On her return it was proudly announced 10 Scottish firms had secured partnerships worth £55m over three years. However, there was rather more than that at stake. On 21 March this year the SNP government signed an investment agreement on major infrastructure projects with two Chinese companies, SinoFortone and China Railway No. 3 Engineering Group (CR3), the largest construction company in the world. This deal was worth £10bn. The projects immediately envisaged were a clean energy scheme and construction of affordable housing.

Yet this coup, which dwarfed Sturgeon’s previous £55m announcement, remained secret until it was unhelpfully revealed by journalist and former Labour minister Brian Wilson in his Scotsman column. Why on earth would any government, in the run-up to an election but before the “purdah” period kicked in, refrain from trumpeting a £10bn investment deal from the rooftops?

It has emerged that the Norwegian Oil Fund withdrew its £26m investment in CR3 after its ethics council declared there was “a risk that the company is involved in gross corruption”. Since the Norwegian Oil Fund has the revered status in SNP myth enjoyed by the Book of Genesis in Southern Baptist theology, this revelation was a severe blow.

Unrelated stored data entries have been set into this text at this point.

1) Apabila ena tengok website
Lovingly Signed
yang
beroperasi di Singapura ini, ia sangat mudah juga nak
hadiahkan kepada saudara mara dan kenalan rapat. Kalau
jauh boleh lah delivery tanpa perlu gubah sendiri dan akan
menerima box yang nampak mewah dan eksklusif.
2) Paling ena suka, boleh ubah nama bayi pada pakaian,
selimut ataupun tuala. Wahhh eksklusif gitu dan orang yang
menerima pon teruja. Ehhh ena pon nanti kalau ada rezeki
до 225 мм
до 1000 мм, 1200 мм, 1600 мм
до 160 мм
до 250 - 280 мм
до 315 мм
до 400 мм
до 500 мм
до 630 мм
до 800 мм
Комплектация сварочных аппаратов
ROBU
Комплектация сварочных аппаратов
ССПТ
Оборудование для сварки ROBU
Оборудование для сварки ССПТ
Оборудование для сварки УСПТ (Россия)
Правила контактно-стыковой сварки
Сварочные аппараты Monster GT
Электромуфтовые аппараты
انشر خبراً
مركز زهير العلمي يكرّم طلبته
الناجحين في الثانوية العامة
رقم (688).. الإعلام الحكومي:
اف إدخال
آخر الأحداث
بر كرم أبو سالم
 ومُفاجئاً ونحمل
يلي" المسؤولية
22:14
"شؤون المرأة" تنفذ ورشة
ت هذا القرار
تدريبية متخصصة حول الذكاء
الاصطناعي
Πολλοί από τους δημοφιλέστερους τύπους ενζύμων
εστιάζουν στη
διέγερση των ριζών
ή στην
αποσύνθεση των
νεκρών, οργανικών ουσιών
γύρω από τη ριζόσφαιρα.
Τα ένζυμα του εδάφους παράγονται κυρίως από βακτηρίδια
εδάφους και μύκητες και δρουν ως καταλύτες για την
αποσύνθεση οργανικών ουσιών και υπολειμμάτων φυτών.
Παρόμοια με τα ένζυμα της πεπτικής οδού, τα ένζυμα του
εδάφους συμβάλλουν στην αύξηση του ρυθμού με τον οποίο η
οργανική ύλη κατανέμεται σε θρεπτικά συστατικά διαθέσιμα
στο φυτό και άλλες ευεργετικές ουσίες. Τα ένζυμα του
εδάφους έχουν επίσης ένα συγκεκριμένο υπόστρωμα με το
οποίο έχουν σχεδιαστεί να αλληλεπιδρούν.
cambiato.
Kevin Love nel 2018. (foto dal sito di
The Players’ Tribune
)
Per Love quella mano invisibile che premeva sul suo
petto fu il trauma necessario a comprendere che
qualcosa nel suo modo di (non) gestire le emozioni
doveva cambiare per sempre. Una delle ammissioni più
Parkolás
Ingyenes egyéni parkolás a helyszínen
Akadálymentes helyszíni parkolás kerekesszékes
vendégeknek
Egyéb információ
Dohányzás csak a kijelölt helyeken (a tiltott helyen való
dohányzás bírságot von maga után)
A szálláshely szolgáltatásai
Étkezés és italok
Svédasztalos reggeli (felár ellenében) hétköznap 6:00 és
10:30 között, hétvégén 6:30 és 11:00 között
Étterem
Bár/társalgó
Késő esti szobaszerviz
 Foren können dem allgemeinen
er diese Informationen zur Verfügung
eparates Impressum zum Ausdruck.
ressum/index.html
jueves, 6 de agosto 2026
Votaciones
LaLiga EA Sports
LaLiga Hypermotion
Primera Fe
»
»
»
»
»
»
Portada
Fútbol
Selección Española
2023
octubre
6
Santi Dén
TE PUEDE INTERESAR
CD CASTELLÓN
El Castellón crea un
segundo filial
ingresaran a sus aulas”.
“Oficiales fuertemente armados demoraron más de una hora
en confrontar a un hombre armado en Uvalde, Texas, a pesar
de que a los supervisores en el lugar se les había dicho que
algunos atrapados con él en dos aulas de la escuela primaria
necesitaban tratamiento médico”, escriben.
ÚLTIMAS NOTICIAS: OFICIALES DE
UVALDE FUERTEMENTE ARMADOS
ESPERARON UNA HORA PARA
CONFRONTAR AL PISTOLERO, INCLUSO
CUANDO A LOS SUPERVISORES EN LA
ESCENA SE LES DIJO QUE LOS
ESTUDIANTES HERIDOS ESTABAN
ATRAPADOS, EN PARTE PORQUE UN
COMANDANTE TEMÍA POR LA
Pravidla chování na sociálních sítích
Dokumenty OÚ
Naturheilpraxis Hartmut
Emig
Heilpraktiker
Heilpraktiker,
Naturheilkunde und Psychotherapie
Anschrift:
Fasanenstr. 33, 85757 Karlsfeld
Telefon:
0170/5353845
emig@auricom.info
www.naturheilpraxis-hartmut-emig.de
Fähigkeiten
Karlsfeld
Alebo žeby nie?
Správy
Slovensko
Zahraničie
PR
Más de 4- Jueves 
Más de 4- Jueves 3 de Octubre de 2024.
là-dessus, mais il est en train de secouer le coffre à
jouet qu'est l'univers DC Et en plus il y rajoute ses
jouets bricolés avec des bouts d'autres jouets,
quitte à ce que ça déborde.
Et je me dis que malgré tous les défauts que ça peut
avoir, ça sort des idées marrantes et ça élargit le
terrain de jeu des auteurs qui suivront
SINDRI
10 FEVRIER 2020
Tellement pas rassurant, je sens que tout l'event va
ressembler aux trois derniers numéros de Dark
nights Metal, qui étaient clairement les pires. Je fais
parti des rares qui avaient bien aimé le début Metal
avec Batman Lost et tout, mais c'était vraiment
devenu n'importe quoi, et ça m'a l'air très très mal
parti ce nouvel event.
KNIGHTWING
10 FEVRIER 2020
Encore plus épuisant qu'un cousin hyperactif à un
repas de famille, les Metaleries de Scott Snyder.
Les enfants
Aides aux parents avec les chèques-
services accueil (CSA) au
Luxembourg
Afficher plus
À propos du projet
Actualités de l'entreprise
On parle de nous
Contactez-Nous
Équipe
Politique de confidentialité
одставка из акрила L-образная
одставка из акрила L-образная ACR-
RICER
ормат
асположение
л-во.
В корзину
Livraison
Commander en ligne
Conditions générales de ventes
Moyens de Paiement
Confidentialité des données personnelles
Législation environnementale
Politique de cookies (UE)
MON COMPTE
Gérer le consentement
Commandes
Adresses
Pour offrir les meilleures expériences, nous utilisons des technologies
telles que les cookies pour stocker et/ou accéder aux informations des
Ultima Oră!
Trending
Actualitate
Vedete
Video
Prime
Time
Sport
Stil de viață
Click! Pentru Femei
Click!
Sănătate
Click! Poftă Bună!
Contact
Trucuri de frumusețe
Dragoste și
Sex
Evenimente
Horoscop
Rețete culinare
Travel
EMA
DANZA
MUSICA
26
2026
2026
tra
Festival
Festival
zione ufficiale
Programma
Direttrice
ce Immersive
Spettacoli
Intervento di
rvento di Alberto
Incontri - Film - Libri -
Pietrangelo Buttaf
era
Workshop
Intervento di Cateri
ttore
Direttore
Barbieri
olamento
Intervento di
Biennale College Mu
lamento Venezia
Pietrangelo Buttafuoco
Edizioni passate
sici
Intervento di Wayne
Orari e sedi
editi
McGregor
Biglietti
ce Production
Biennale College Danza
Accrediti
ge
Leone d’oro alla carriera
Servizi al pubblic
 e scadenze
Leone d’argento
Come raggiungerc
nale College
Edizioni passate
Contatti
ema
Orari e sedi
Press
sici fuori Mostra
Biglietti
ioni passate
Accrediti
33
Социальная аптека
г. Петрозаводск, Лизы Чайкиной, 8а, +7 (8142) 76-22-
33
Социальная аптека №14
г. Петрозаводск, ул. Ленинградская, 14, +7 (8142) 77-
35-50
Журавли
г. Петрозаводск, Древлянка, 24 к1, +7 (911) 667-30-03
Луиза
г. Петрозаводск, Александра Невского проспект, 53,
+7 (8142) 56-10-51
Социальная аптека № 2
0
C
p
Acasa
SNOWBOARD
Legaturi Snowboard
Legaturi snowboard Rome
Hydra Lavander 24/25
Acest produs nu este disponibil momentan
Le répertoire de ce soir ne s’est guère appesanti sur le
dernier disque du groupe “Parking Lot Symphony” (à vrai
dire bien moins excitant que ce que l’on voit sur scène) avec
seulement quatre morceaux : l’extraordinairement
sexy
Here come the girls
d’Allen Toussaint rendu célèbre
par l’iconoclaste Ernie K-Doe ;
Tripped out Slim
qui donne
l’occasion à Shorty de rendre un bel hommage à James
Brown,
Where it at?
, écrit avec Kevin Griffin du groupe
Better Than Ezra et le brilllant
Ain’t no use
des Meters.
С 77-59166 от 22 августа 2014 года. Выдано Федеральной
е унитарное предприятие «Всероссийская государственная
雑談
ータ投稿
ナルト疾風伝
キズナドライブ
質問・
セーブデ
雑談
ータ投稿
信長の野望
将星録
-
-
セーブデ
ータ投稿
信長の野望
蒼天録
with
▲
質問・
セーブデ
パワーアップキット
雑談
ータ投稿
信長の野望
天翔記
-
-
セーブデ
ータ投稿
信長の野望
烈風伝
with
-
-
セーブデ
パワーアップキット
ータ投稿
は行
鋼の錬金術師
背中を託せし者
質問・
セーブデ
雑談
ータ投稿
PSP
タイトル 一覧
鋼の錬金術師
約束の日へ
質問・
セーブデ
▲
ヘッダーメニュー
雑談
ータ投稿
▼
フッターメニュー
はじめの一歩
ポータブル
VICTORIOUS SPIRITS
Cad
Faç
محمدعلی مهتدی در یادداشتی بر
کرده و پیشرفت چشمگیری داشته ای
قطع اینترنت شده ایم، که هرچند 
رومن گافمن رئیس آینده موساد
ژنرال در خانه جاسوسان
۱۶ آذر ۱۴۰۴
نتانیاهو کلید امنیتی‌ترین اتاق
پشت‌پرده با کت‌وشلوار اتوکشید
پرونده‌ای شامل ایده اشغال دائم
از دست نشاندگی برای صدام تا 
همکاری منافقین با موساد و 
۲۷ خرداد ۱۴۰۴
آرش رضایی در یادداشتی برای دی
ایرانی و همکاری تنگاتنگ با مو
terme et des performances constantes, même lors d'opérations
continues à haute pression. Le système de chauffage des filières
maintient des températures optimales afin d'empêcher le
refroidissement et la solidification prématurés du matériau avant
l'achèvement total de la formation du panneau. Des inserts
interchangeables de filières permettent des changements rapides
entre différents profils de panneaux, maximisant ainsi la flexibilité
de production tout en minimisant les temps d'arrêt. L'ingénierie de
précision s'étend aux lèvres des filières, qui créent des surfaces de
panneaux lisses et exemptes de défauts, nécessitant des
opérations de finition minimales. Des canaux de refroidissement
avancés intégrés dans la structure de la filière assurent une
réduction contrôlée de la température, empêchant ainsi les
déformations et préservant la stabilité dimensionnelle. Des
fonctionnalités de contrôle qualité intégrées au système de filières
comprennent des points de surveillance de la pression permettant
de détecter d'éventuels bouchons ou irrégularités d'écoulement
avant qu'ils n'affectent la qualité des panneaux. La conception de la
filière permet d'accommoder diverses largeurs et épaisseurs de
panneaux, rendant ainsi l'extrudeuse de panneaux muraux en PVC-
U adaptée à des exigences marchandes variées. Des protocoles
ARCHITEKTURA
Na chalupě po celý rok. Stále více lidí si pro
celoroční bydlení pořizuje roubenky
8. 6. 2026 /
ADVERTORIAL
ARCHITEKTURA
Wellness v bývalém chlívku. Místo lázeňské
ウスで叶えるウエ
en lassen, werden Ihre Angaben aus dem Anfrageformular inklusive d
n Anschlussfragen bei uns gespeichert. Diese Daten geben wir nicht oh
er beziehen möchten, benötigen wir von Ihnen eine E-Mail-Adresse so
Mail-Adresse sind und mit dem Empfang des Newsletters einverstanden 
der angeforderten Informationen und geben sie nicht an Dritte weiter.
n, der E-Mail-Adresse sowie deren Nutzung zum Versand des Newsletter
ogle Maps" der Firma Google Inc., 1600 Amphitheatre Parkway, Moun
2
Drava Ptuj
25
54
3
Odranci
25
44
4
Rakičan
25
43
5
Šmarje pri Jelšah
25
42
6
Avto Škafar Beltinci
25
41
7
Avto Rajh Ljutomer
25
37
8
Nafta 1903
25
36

Nicola Sturgeon has claimed she knew nothing of the corruption allegations. In that case, why the secrecy surrounding what would normally have been a triumphantly announced pre-election investment coup?

Between the signing and the start of the pre-election “purdah” period Sturgeon’s administration issued press releases about beavers and dog-fouling, but remained silent about a £10bn bonanza. The SNP government claims full due diligence was not required on the deal since the agreement was only a “memorandum of understanding”. Meanwhile, FoI requests continue to expose the pertinacity with which Alex Salmond courted Qatar for financial investment (on a trip to the emirate he took briefing papers with him for a proposal to sell Edinburgh airport to Qatar).

Qatar, China – the human rights agenda embraces strange places. In fairness, there is a case to be made for China’s human rights record. It is better than North Korea’s and – er – that’s about it. In normal circumstances, such a revelation on the eve of elections would be fatal to a governing party, but in the Scottish electorate’s present state of consensual stupor the SNP could introduce the Chinese One Child policy without forfeiting many votes. Yet that catatonic condition will not last forever and Nicola Sturgeon’s halo has slipped badly; by 2020 it may be around her neck.

Gerald Warner is a political commentator.